4Health is a Tractor Supply private label brand. All signs point to it being made by Diamond in the same way CostCo's brands are under contract. Like many of these contracts, until there is a recall the true ties don't come to the surface. The marketing team at TSC / 4Health has done a great deal to hide that it's basically the same food as a number of other private brands. This isn't necessarily a bad thing and Diamond has made great improvements.

I don't feed 4Health but I do remember when TS put it on the shelves. It had a Meta, MO address on the bag.

Also when people say things like "they share a plant" - that means that the mill makes the food. Period. For example, Natural Balance during the 2007 recall claimed that they "shared a plant" with Diamond. What they want you to think is that they have NB staff at the plant, which is patently false. They contract Diamond to make the food at every step. http://www.usatoday.com/money/indus....htm?AID=4992781&PID=4003003&SID=ia1q6kpxnd9g

Many of these companies are simply shells. They have good marketing, graphics departments, maybe a team developing formulas, but the food is made by another company somewhere else. Again, not necessarily a bad thing, but just something to think about.


For more anecdotal:
Diamond Pet Foods - Wikipedia, the free encyclopedia
Nutrition | Big Dogs Huge Paws, Inc
"4Health" dog food - Tractor Supply Co.!! Wrong price!!! [Archive] - Georgia Outdoor News Forum (last post)
"4Health" dog food - Tractor Supply Co.!! Wrong price!!! [Archive] - Georgia Outdoor News Forum


----------



## PDXdogmom

Thank you for taking the time to post the list. Do you know how recently it has been updated?

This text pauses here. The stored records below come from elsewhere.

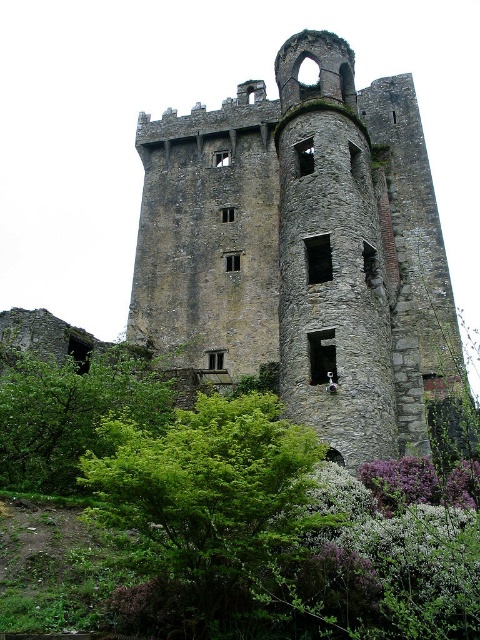 Question: Is gray stone tower at center thinner than green leafy bush at lower center?

Choices:
 (A) yes
 (B) no

Answer: (B)

Question: Which object appears closest to the camera in this image?

Choices:
 (A) green leafy tree at lower left
 (B) gray stone tower at center
 (C) green leafy bush at lower center

Answer: (C)

Question: Which is farther from the gray stone tower at center?

Choices:
 (A) green leafy bush at lower center
 (B) green leafy tree at lower left

Answer: (B)

Question: Does gray stone tower at center come in front of green leafy bush at lower center?

Choices:
 (A) no
 (B) yes

Answer: (A)

Question: Is green leafy bush at lower center wider than green leafy tree at lower left?

Choices:
 (A) yes
 (B) no

Answer: (A)

Question: Which point is closer to the camera?

Choices:
 (A) gray stone tower at center
 (B) green leafy tree at lower left
 (C) green leafy bush at lower center

Answer: (C) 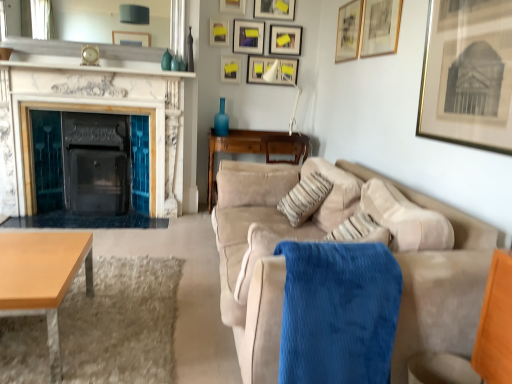 Question: From the image's perspective, is matte white picture frame at upper center, arranged as the fourth picture frame when viewed from the back, above or below blue glass vase at center, which ranks as the 1th vase in back-to-front order?

Choices:
 (A) below
 (B) above

Answer: (B)

Question: Based on their positions, is matte white picture frame at upper center, the seventh picture frame when ordered from front to back, located to the left or right of blue glass vase at center, placed as the 4th vase when sorted from front to back?

Choices:
 (A) left
 (B) right

Answer: (B)

Question: Which object is positioned farthest from the blue corduroy blanket at center?

Choices:
 (A) matte white picture frame at upper center, the 7th picture frame from the back
 (B) matte black picture frame at upper center, which is the 2th picture frame from back to front
 (C) white plastic lamp at upper center
 (D) light brown wooden coffee table at lower left
 (E) wooden table at lower left

Answer: (A)

Question: Which object is the closest to the shiny glass vase at upper center, marked as the 3th vase in a left-to-right arrangement?

Choices:
 (A) beige fabric pillow at center
 (B) white plastic lamp at upper center
 (C) matte white picture frame at upper center, which is counted as the 1th picture frame, starting from the back
 (D) beige suede couch at right
 (E) matte black picture frame at upper center, the eighth picture frame positioned from the front

Answer: (E) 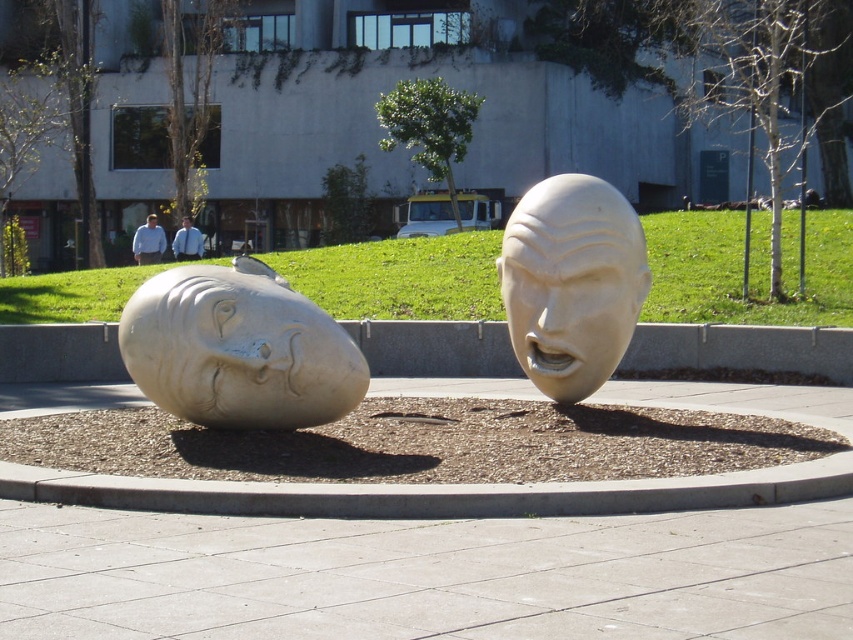 Question: From the image, what is the correct spatial relationship of white stone head at left in relation to white marble head at center?

Choices:
 (A) above
 (B) below

Answer: (B)

Question: Can you confirm if white stone head at left is positioned to the left of white marble head at center?

Choices:
 (A) yes
 (B) no

Answer: (A)

Question: From the image, what is the correct spatial relationship of white stone head at left in relation to white marble head at center?

Choices:
 (A) left
 (B) right

Answer: (A)

Question: Among these objects, which one is nearest to the camera?

Choices:
 (A) white stone head at left
 (B) white marble head at center

Answer: (A)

For example, I'm quite sure that Canine Caviar is no longer manufactured, as of this last fall, by Ohio Pet Foods. I believe it is now manufactured at Chenango Valley.


----------



## JustaLilBitaLuck

Oh my goodness, here we go. I use a LOT of brands, haha.

Blue Wilderness (dry) - Ainsworth/Chenango Valley/CJ/KLN
Canidae Pure (dry) - Diamond
Earthborn Holistic (dry) - Midwestern
Natural Balance (dry) - Diamond/CJ
Nature's Variety (dry/canned/raw) - Pied Pieper
PureVita (dry) - KLN
Wellness Core (dry) - Diamond/WellPet
Fromm (dry/canned) - ?
Lotus (dry/canned) - ?
Nature's Logic (dry) - ?
Go!/Now! (dry) - ?
Weruva (canned) - ?

Why on earth does Blue Buffalo need so many manufacturers? I can understand one or two, but four?!?! Of the brands not listed, I know that Go!/Now!, Fromm and Lotus all have their own manufacturing plant - I believe Fromm cans are made by someone else, though. I believe Weruva has their own plant as well. I have no idea about Nature's Logic.


----------



## meggels

I've become very paranoid with all the stuff going on lately.

Abbie will be staying on Fromm, Acana and Earthborn from now on.


----------



## whiteleo

And people wonder why I support Acana...Tell people to buy and use if they must feed dog food!


----------



## sganow

While you're all talking about Diamond, they also make Canidae and some Solid Gold foods. The "formula change" with Canidae a few years ago that had everyone up in arms was when Canidae began having Diamond manufacture their foods. Diamond manufactures a LOT of dry dog foods for other labels which do not show anything about being manufactured by Diamond.


----------



## pgiven

JustaLilBitaLuck said:


> Oh my goodness, here we go. I use a LOT of brands, haha.
> 
> Blue Wilderness (dry) - Ainsworth/Chenango Valley/CJ/KLN
> Canidae Pure (dry) - Diamond
> Earthborn Holistic (dry) - Midwestern
> Natural Balance (dry) - Diamond/CJ
> Nature's Variety (dry/canned/raw) - Pied Pieper
> PureVita (dry) - KLN
> Wellness Core (dry) - Diamond/WellPet
> Fromm (dry/canned) - ?
> Lotus (dry/canned) - ?
> Nature's Logic (dry) - ?
> Go!/Now! (dry) - ?
> Weruva (canned) - ?
> 
> Why on earth does Blue Buffalo need so many manufacturers? I can understand one or two, but four?!?! Of the brands not listed, I know that Go!/Now!, Fromm and Lotus all have their own manufacturing plant - I believe Fromm cans are made by someone else, though. I believe Weruva has their own plant as well. I have no idea about Nature's Logic.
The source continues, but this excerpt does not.